In November 1939, an explosion ripped through the crowd at a rally in Munich. The blast originated from a bomb, placed behind a pillar on the stage. Several minutes earlier Adolf Hitler occupied this stage, however he left earlier than expected. Had he remained as planned there is no doubt he would have died that night. The man who placed the bomb was George Elser, a disgruntled worker who took exception to Hitler on political ground. However, would the war have looked different had Elser been successful? By this point the human cost was still incalculable. The events of Kristallnacht[iii]  had occurred a year earlier. Hitler had already whipped the German people into a frenzy and directed that hate and anger and fear at the Jewish people. He had surrounded himself with like minded (but admittedly less charismatic) people who would have easily stepped in to succeed him in the event of his death.

What is unclear is whether any of the possible successors would have had the stomach for war. Britain had already declared war on Germany two months earlier. It is possible that at this point, and remembering the reprisals they experienced at Versailles, any successor would have felt committed to the course of war.

I have chosen the example of George Elser and the suitcase bomb as, of all the varied attempts on Hitlers life this was the closest anyone really got to success.


I don’t think the atrocities would have looked the same but I do believe, due to all the factors above, that Germany would have been driven to war regardless of Hitlers existence. They were humiliated by the Treaty of Versailles[iv] and they were still mourning their dead. There was a gap in the national consciousness that would likely not have existed had the victorious powers of The Great War taken a more balanced and forward thinking approach to dealing with Germany. The only shape that could fill that gap was nationalism. Any leader able to manipulate the pain of their people, give them someone to hate and tell them they could have an empire again, would probably have achieved just as much as Hitler, but at the time he was the only person trying to do this. Jews have been the victims of national powers throughout history. In 1290 Edward the First of England expelled all Jews from the country and at the time no-one seems to have flinched. Whilst I would like to believe the world had developed in the intervening six hundred and fifty years the evidence suggests otherwise. The Jewish people are often the first group to be targeted when a nation is angry.

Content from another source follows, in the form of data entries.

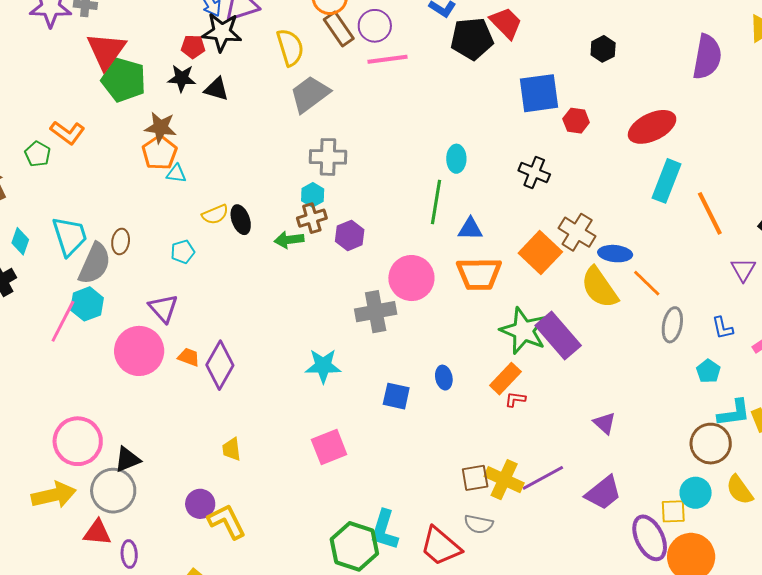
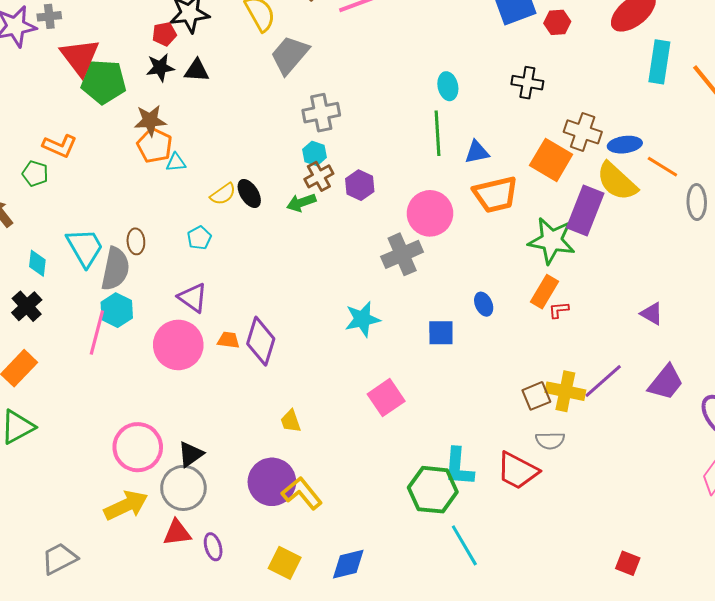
purple rectangle: (558, 335) -> (585, 210), moved, turned 75
purple circle: (200, 504) -> (272, 482), size x1.6

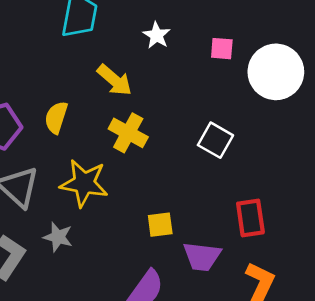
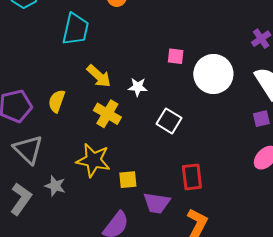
white star: (157, 35) -> (138, 87), moved, turned -30
yellow star: (84, 183) -> (93, 160), moved

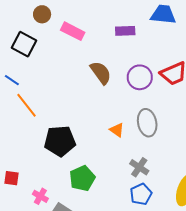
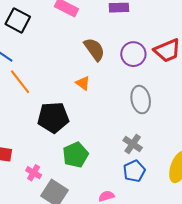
orange triangle: (117, 130) -> (83, 83), moved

So it is not surprising that Hitler also targeted this group of people. It is actually kind of sickening to think that the acts visited upon the Jews in World War Two, acts that in my opinion fully demonstrate the darkest, rankest depths of human evil, may have been visited upon them because Hitler felt, as many before him, that the Jews were the easiest available targets. 

The lesson I have taken from this reflection is that it is important to consider our actions and the ramifications of those actions as much in victory as in defeat. I have leaned very heavily on the feeling that Versailles broke a proud people so hard that they turned to one of history’s most evil[v] and unstable individuals to deliver them.

[i] That’s how history works right? In neat little unrelated sections.

[ii] I really dislike the term “gang rape” however given it was a group of nations violently and non-consensually violated every operational aspect of a single sovereign nation it was hard to find a better analogy.

[iii] I read accounts of Kristallnacht in primary school and I still get the occasional nightmare.

[iv] Article 231 of the treaty fills the singular purpose of getting the boot in.

[v] I’ve used the word evil a lot in this document. There are a great many books arguing if a man can be evil or just commit evil acts. Without going down the path of Kantian philosophy I use the term to describe a man who continually gives orders with the express intention of maximising human suffering.